Также и здесь великий Шекспир (или тот, кто творил под его именем) показывает нам путь: его Макбет, коварным убийством короля сжегший все мосты и потерявший место под солнцем, не способный – в отличие от Раскольникова – покаяться, вынужден идти до конца: от злодейства к злодейству, пока не будет убит сам, – и тем не менее мы почти против воли уважаем его больше, чем Раскольникова, почему? может быть потому, что догадываемся интуитивно, что Макбет, даже будучи нераскаянным и нераскаявшимся убийцей, не отводил взгляда, как отводил его Раскольников, поистине шекспировский герой предпочел людскому суду суд божий – или, точнее, провидения, – а на это способны немногие.
Зло, очевидно, было, есть и будет, иные считают его тенью добра: в том смысле, что злые дела, чувства и мысли долго не могут удерживаться в душе по причине вторичной и раздробленной своей природы и потому рассыпаются со временем прахом, это отчасти верно, но бывает, увы! и наоборот: когда люди, подлаживаясь под других, пытаются делать что-то привычное и хорошее, но скоро осознают, что созревает в их нутре совсем иное и темное зерно, и что развить это зерно в чудовищный плевел есть их прямое и страшное призвание, – имя таких людей у всех на устах.
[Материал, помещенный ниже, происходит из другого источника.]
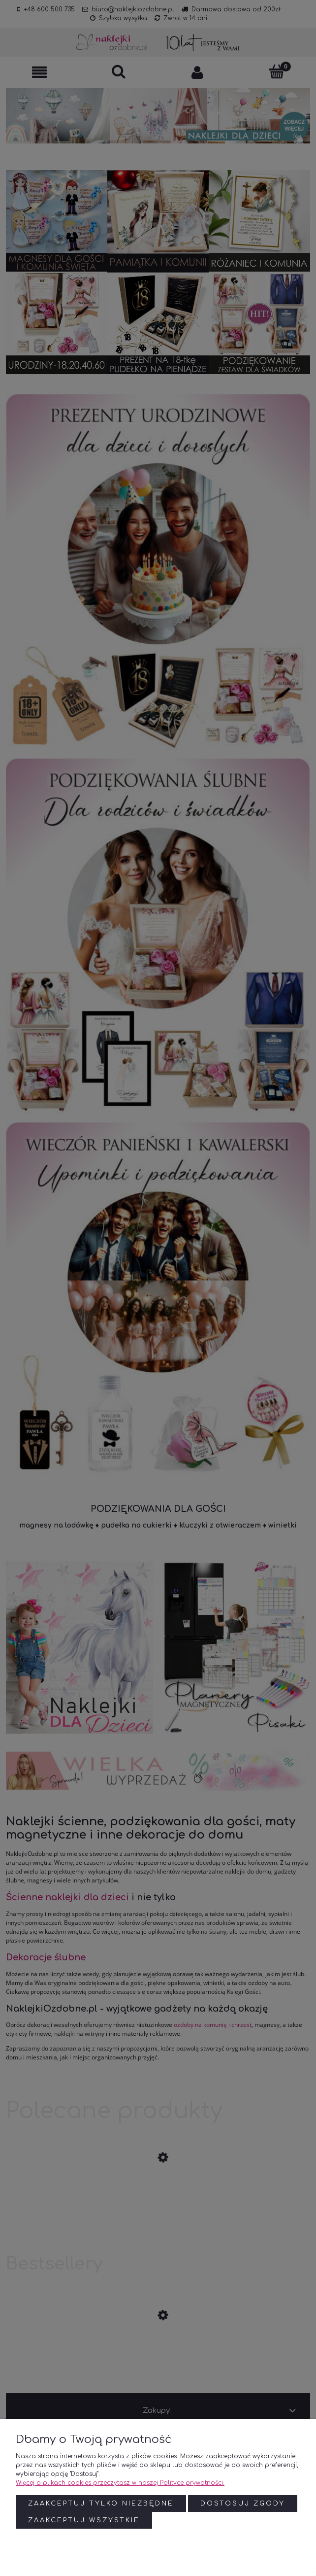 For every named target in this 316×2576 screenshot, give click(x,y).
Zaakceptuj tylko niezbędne (101, 2503)
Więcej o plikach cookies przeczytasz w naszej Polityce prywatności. (120, 2482)
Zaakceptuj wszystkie (84, 2520)
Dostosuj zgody (242, 2503) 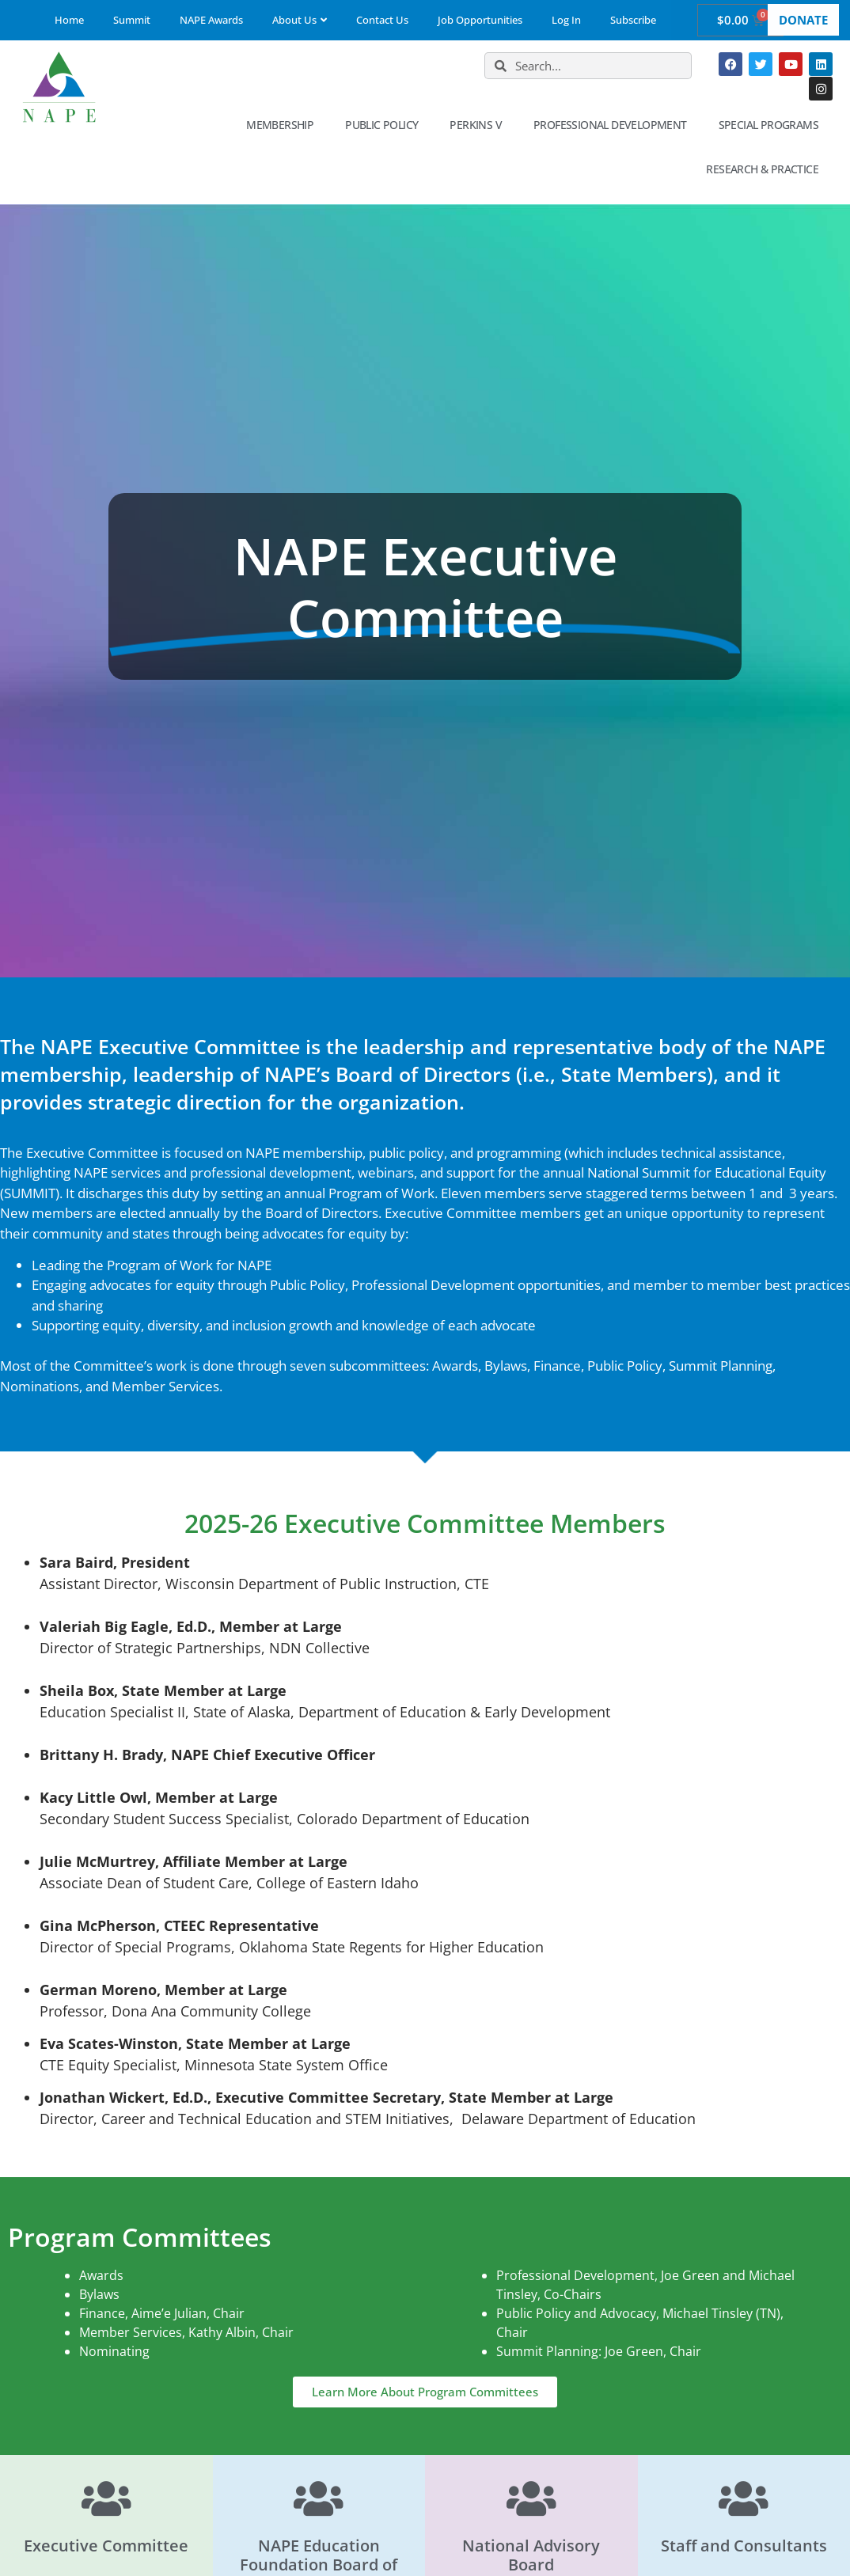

И то обстоятельство, что у таких людей есть литературные прообразы – как бы их вневременные родители, покровители и боги – показывает, что в моральном срезе проблема добра и зла не решается, зато она вполне удовлетворительно решается в эстетическом плане, доказательством чего является практически все западное искусство, – у него и ищите ответа, но бывает, что за ответом ходить далеко не надо и сама повседневная западная жизнь наставляет вас на путь истинный.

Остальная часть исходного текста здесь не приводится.